Other facts about Utah during the time of the Civil War
SBlt Daily life: The war had little impact on daily life in Utah, says Robert Voyles, director of the Fort Douglas Museum in Salt Lake City.
Although folks received news of the battles, "There were no sacrifices really being made because of the war effort or anything like that," he says. And wagon trains continued bringing new settlers across the prairies to the West.
"They were too far away from it ... it's kind of like us with the war in Iraq right now. We know it's going on ... but we're not directly involved in it," says Mark Trotter, manager of Camp Floyd/Stagecoach Inn State Park in Fairfield.
SBlt Loyalties: Utah stayed loyal to the Union during the war, although the territory was approached more than once about joining the Confederacy, Trotter says.
"There wasn't an opinion poll taken," says historian Craig Fuller of Salt Lake City, but, "I think probably more than anything here was indifference.
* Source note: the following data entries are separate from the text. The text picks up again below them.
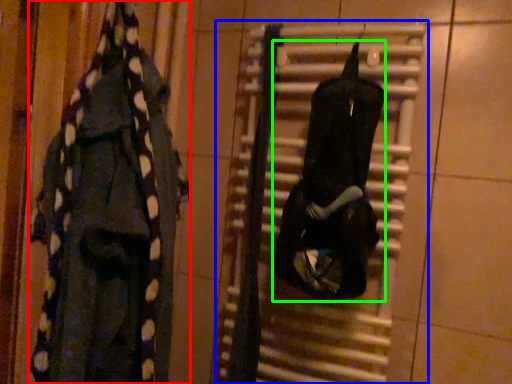 Question: Which object is the closest to the clothing (highlighted by a red box)? Choose among these: radiator (highlighted by a blue box) or clothing (highlighted by a green box).

Choices:
 (A) radiator
 (B) clothing

Answer: (A) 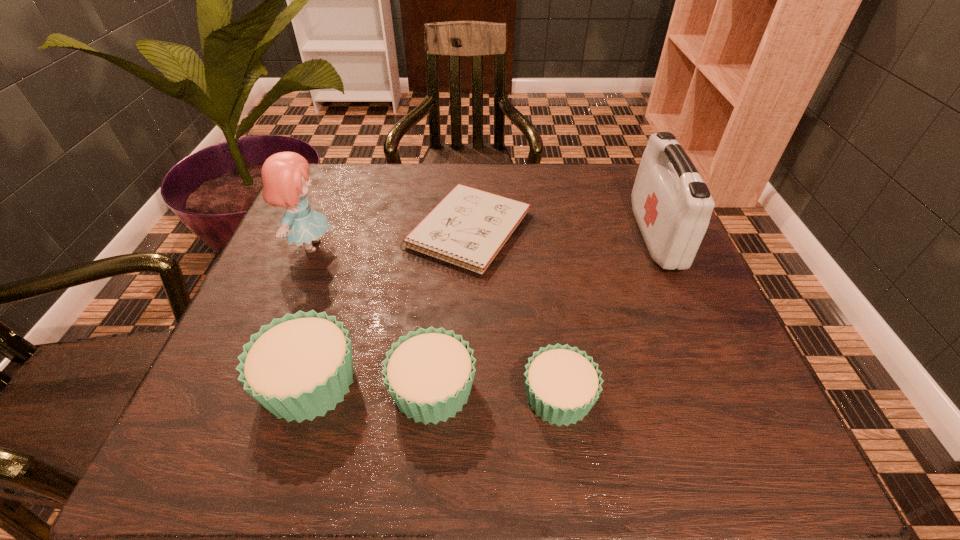 Where is `the leftmost cupcake`? The height and width of the screenshot is (540, 960). the leftmost cupcake is located at coordinates (299, 366).

Find the location of a particular element. The width and height of the screenshot is (960, 540). the second cupcake from right to left is located at coordinates (429, 373).

Where is `the second tallest cupcake`? the second tallest cupcake is located at coordinates (429, 373).

Where is `the rightmost cupcake`? This screenshot has width=960, height=540. the rightmost cupcake is located at coordinates (562, 383).

Where is `the second shortest object`? This screenshot has width=960, height=540. the second shortest object is located at coordinates (562, 383).

Identify the location of notepad. (468, 228).

Find the location of a particular element. the first-aid kit is located at coordinates (672, 205).

You are a GUI agent. You are given a task and a screenshot of the screen. Output one action in this format:
    pyautogui.click(x=<x>, y=<y>)
    Task: Click on the doll
    This screenshot has height=540, width=960.
    Given the screenshot: What is the action you would take?
    pyautogui.click(x=285, y=175)

I want to click on vacant space located on the back of the leftmost cupcake, so click(348, 258).

Identify the location of blank area located on the back of the second tallest cupcake. This screenshot has width=960, height=540. (441, 296). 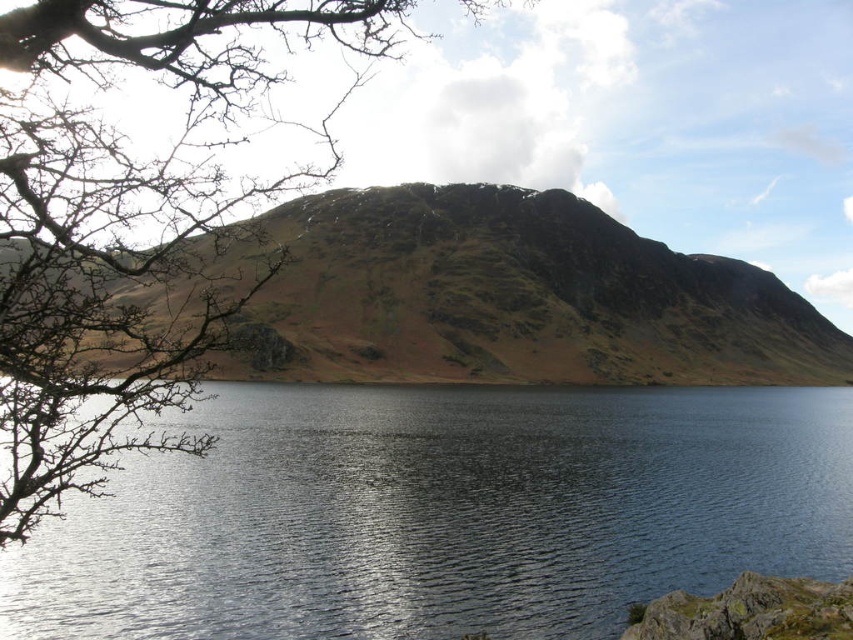 Between blue reflective water at center and bare branches at left, which one appears on the right side from the viewer's perspective?

From the viewer's perspective, blue reflective water at center appears more on the right side.

Locate an element on the screen. This screenshot has height=640, width=853. blue reflective water at center is located at coordinates (444, 513).

Can you confirm if blue reflective water at center is smaller than brown rocky mountain at upper center?

Correct, blue reflective water at center occupies less space than brown rocky mountain at upper center.

Who is higher up, blue reflective water at center or brown rocky mountain at upper center?

brown rocky mountain at upper center

Does point (433, 604) come farther from viewer compared to point (511, 296)?

No, (433, 604) is in front of (511, 296).

Find the location of a particular element. blue reflective water at center is located at coordinates (444, 513).

Can you confirm if bare branches at left is positioned below brown rocky mountain at upper center?

Incorrect, bare branches at left is not positioned below brown rocky mountain at upper center.

Is point (88, 74) positioned before point (721, 369)?

Yes.

Is point (161, 262) less distant than point (447, 224)?

Yes, it is in front of point (447, 224).

Locate an element on the screen. bare branches at left is located at coordinates (126, 221). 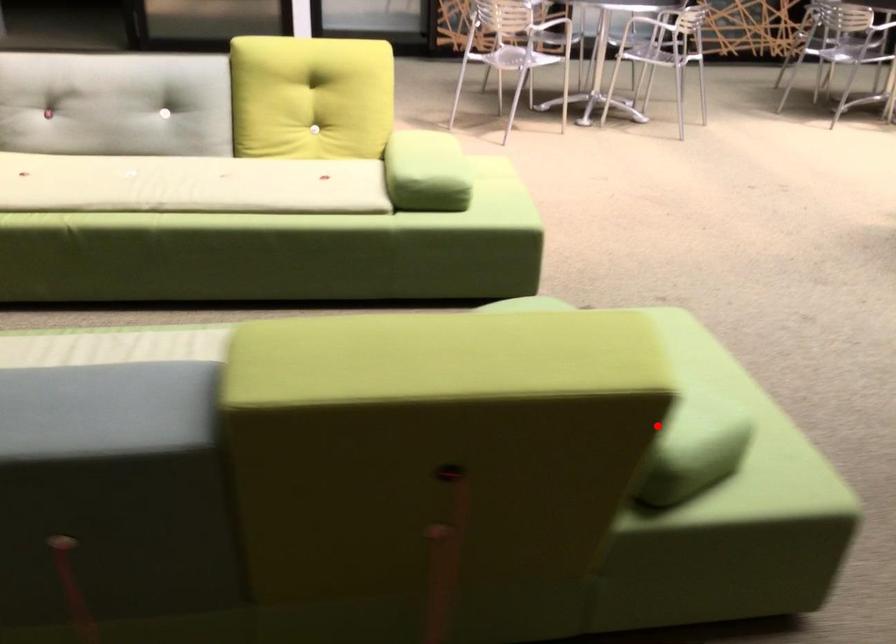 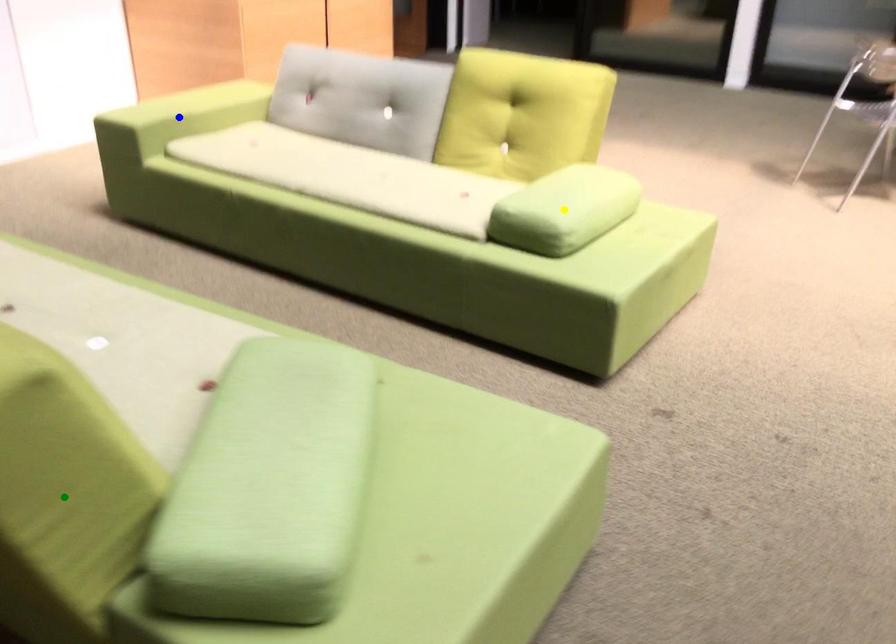 Question: I am providing you with two images of the same scene from different viewpoints. A red point is marked on the first image. You are given multiple points on the second image. In image 2, which mark is for the same physical point as the one in image 1?

Choices:
 (A) blue point
 (B) yellow point
 (C) green point

Answer: (C) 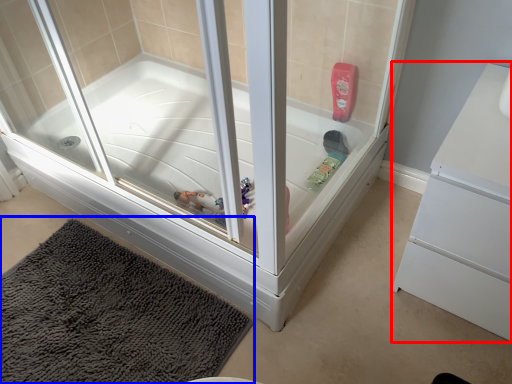 Question: Which object appears farthest to the camera in this image, dresser (highlighted by a red box) or bath mat (highlighted by a blue box)?

Choices:
 (A) dresser
 (B) bath mat

Answer: (B) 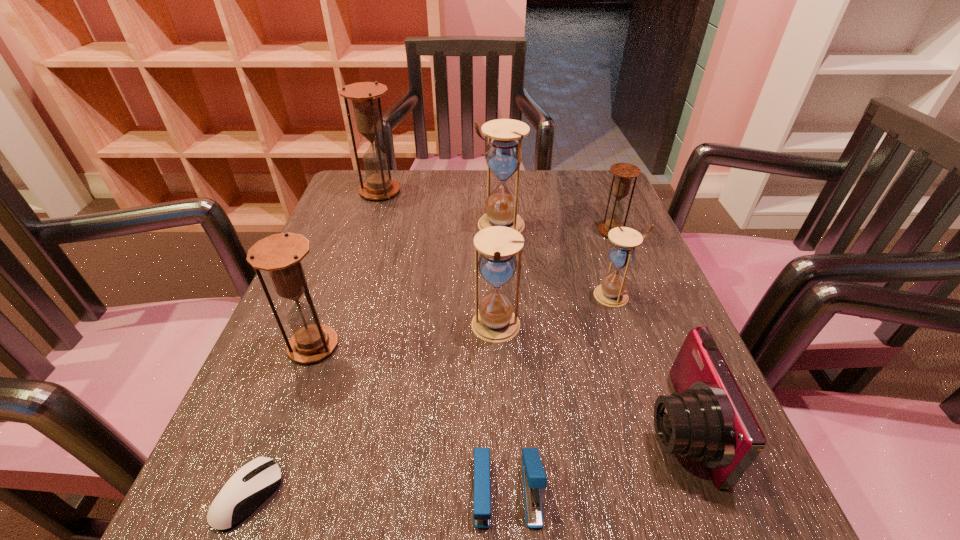 Where is `vacant region that satisfies the following two spatial constraints: 1. on the back side of the farthest white hourglass; 2. on the right side of the mouse`? vacant region that satisfies the following two spatial constraints: 1. on the back side of the farthest white hourglass; 2. on the right side of the mouse is located at coordinates (352, 225). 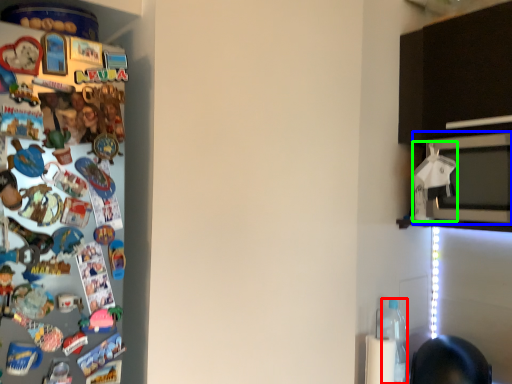 Question: Which object is the closest to the bottle (highlighted by a red box)? Choose among these: microwave oven (highlighted by a blue box) or toy (highlighted by a green box).

Choices:
 (A) microwave oven
 (B) toy

Answer: (B) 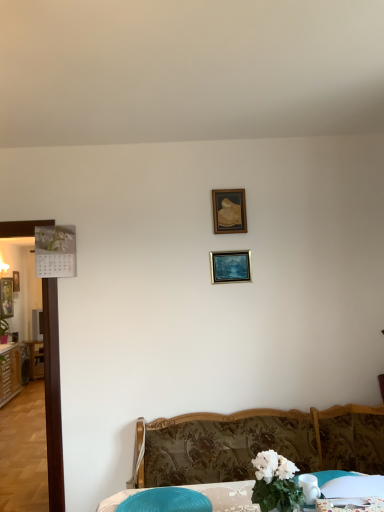 Question: Is metallic silver picture frame at center, acting as the third picture frame starting from the bottom, located within green leafy plant at left?

Choices:
 (A) no
 (B) yes

Answer: (A)

Question: From a real-world perspective, is green leafy plant at left below metallic silver picture frame at center, the 3th picture frame when ordered from left to right?

Choices:
 (A) yes
 (B) no

Answer: (A)

Question: Does green leafy plant at left have a greater width compared to metallic silver picture frame at center, the first picture frame positioned from the front?

Choices:
 (A) no
 (B) yes

Answer: (B)

Question: Is green leafy plant at left positioned in front of metallic silver picture frame at center, which is the 2th picture frame in right-to-left order?

Choices:
 (A) no
 (B) yes

Answer: (A)

Question: Is green leafy plant at left turned away from metallic silver picture frame at center, the first picture frame positioned from the front?

Choices:
 (A) no
 (B) yes

Answer: (A)

Question: Is green leafy plant at left thinner than metallic silver picture frame at center, placed as the 2th picture frame when sorted from top to bottom?

Choices:
 (A) no
 (B) yes

Answer: (A)

Question: Is metallic silver picture frame at left, which appears as the second picture frame when viewed from the left, beside wooden picture frame at upper center, which ranks as the 4th picture frame in left-to-right order?

Choices:
 (A) no
 (B) yes

Answer: (A)

Question: Is metallic silver picture frame at left, the 1th picture frame from the bottom, not close to wooden picture frame at upper center, which ranks as the 4th picture frame in left-to-right order?

Choices:
 (A) no
 (B) yes

Answer: (B)

Question: From the image's perspective, does metallic silver picture frame at left, which is the third picture frame in front-to-back order, appear higher than wooden picture frame at upper center, which appears as the 1th picture frame when viewed from the right?

Choices:
 (A) yes
 (B) no

Answer: (B)

Question: Could you tell me if metallic silver picture frame at left, placed as the 2th picture frame when sorted from back to front, is facing wooden picture frame at upper center, which ranks as the 4th picture frame in left-to-right order?

Choices:
 (A) no
 (B) yes

Answer: (A)

Question: Is metallic silver picture frame at left, the third picture frame from the right, further to camera compared to wooden picture frame at upper center, which appears as the 1th picture frame when viewed from the right?

Choices:
 (A) no
 (B) yes

Answer: (B)

Question: Is metallic silver picture frame at left, placed as the 2th picture frame when sorted from back to front, to the left of wooden picture frame at upper center, which appears as the 2th picture frame when viewed from the front, from the viewer's perspective?

Choices:
 (A) no
 (B) yes

Answer: (B)

Question: Is the depth of blue plastic swivel chair at lower center less than that of green leafy plant at left?

Choices:
 (A) no
 (B) yes

Answer: (B) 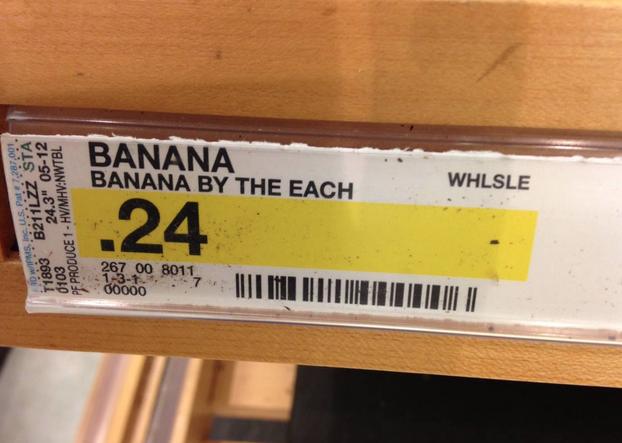 You are a GUI agent. You are given a task and a screenshot of the screen. Output one action in this format:
    pyautogui.click(x=<x>, y=<y>)
    Task: Click on the shelf
    
    Given the screenshot: What is the action you would take?
    pyautogui.click(x=476, y=88) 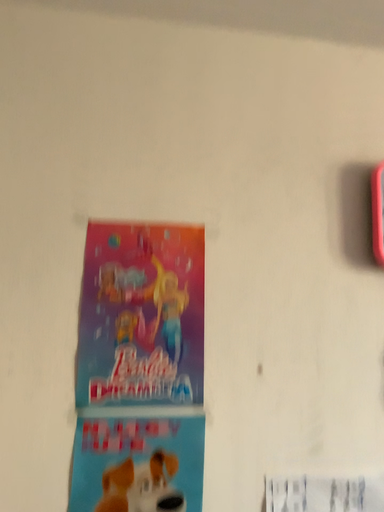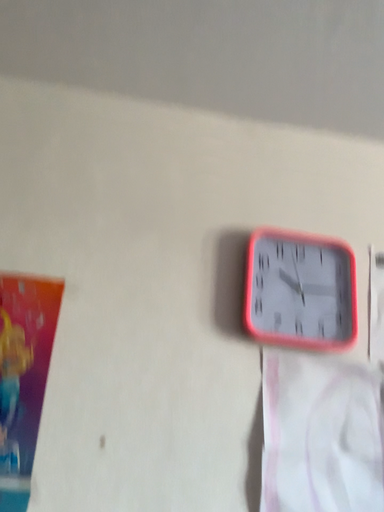 Question: How did the camera likely rotate when shooting the video?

I can't support that with documents."
The Mormon pioneers, who settled in Utah in 1847, saw the Civil War as the fulfillment of a prophecy by church founder Joseph Smith about a conflict to occur within the United States, Fuller adds.
Federal troops were sent to Utah at the time, in part, over worries about what the territory might do, Voyles says: "Were the Mormons going to sympathize with the Confederacy, were they going to stay neutral or were they going to be supportive (of the Union)?"
SBlt Slavery: Utah was a not a slave state, Voyles says, but the territory did not prevent settlers from bringing in slaves they already owned. The 1860 census reports about 30 African-Americans slaves here, he says.
The first company of pioneers arriving in 1847 with Brigham Young had slaves -- "less than half a dozen," says Fuller, associate editor of the Utah Historical Quarterly.
Congress abolished slavery in the territories -- including Utah -- in 1862.
SBlt National relations: Initially, Utah leader Brigham Young was not on friendly terms with President Abraham Lincoln, says Voyles. Lincoln was a member of the Illinois legislature and "hadn't done anything to protect the Mormons" when the Mormons were met with persecution in that state.
"Eventually (Young) came around to appreciate Lincoln," Voyles says, because Lincoln declared that if Brigham Young would leave him alone, he would leave the Mormons alone.
SBlt Polygamy: Before the Civil War began, one plank of the Republican party platform was to rid the nation of the "twin relics of barbarism" -- slavery and polygamy, the latter of which was based in Utah, Fuller says.
During and after the war, the Union cause was closely tied to this platform, Fuller says, and Union veterans like Gen. Patrick Edward Connor of Fort Douglas worked to abolish polygamy. A local group of the Grand Army of the Republic -- a national Union veterans organization -- was formed in Utah and became a voice speaking out on the issue in Washington, D.C., and elsewhere, he says.
SBlt Memorials: Some veterans of the Civil War are buried in Utah, including two Union generals -- one from Indiana and one from Michigan -- buried in Ogden's Aultorest Memorial Park.
Connor, the Union general who established Fort Douglas, remained in Utah after the war and is buried at the Salt Lake City fort. A monument to veterans of the Grand Army of the Republic stands in the Salt Lake City Cemetery.
Soldier Summit, a mountain pass in Wasatch County, is named for Civil War soldiers. The men were leaving Utah's Camp Floyd in July of 1861 to join the Confederacy and got caught in a snowstorm on the summit; some perished and were buried there.